Detecting Novelties with Empty Classes
This addresses the challenge of adapting AI systems to evolving environments for applications like autonomous systems or robotics, though it is incremental as it builds on existing anomaly detection methods.
The paper tackles the problem of enabling deep neural networks to detect and learn novel classes in open-world applications without ground truth labels, by using anomaly detection to identify out-of-distribution data and fine-tuning with empty classes and new loss functions, achieving results in image classification and semantic segmentation.
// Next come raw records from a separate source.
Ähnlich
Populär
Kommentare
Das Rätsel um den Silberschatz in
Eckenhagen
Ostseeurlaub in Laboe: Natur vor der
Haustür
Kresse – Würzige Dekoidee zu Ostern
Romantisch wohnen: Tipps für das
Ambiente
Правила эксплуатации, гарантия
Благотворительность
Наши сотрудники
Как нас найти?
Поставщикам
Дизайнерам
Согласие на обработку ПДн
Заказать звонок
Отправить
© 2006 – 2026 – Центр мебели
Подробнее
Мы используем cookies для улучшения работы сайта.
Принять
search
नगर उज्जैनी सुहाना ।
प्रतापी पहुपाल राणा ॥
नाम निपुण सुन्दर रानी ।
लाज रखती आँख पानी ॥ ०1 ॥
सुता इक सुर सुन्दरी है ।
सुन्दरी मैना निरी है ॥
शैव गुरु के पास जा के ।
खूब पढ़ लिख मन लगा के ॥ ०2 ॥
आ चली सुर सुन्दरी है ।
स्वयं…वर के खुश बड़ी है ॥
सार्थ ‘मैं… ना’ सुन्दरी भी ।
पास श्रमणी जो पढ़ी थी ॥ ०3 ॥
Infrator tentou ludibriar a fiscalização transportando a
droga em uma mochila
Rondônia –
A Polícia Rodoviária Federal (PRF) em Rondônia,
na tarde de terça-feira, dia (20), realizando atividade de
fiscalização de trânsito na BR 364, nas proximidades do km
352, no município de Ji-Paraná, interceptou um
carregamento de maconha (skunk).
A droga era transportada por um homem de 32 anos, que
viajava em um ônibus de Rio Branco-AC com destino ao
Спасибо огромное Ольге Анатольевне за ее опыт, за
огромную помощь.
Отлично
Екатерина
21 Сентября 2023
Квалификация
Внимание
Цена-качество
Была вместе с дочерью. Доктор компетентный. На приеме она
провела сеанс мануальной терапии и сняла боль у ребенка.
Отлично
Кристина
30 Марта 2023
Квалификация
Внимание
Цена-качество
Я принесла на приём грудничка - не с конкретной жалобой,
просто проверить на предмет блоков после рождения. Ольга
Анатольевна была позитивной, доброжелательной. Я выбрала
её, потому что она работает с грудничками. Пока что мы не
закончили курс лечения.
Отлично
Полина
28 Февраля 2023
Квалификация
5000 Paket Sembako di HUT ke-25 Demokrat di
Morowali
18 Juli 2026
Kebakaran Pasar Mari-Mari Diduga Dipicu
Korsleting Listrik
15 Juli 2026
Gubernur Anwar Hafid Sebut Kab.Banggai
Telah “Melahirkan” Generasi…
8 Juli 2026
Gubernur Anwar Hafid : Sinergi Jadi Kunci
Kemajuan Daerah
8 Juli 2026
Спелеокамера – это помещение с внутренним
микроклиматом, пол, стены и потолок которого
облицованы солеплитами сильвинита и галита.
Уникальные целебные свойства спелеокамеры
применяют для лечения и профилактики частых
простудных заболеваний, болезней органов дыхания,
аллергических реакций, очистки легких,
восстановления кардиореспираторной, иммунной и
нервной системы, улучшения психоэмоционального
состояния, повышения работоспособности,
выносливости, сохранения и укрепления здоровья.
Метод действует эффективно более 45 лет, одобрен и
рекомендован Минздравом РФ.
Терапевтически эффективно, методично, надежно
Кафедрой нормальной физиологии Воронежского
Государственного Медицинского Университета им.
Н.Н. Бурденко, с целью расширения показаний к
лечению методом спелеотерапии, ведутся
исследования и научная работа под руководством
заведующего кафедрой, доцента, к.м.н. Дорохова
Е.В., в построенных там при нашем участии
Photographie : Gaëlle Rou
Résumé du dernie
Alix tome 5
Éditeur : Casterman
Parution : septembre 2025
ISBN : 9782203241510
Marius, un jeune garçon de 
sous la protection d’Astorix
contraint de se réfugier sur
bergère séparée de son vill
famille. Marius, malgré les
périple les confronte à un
For open world applications, deep neural networks (DNNs) need to be aware of previously unseen data and adaptable to evolving environments. Furthermore, it is desirable to detect and learn novel classes which are not included in the DNNs underlying set of semantic classes in an unsupervised fashion. The method proposed in this article builds upon anomaly detection to retrieve out-of-distribution (OoD) data as candidates for new classes. We thereafter extend the DNN by $k$ empty classes and fine-tune it on the OoD data samples. To this end, we introduce two loss functions, which 1) entice the DNN to assign OoD samples to the empty classes and 2) to minimize the inner-class feature distances between them. Thus, instead of ground truth which contains labels for the different novel classes, the DNN obtains a single OoD label together with a distance matrix, which is computed in advance. We perform several experiments for image classification and semantic segmentation, which demonstrate that a DNN can extend its own semantic space by multiple classes without having access to ground truth.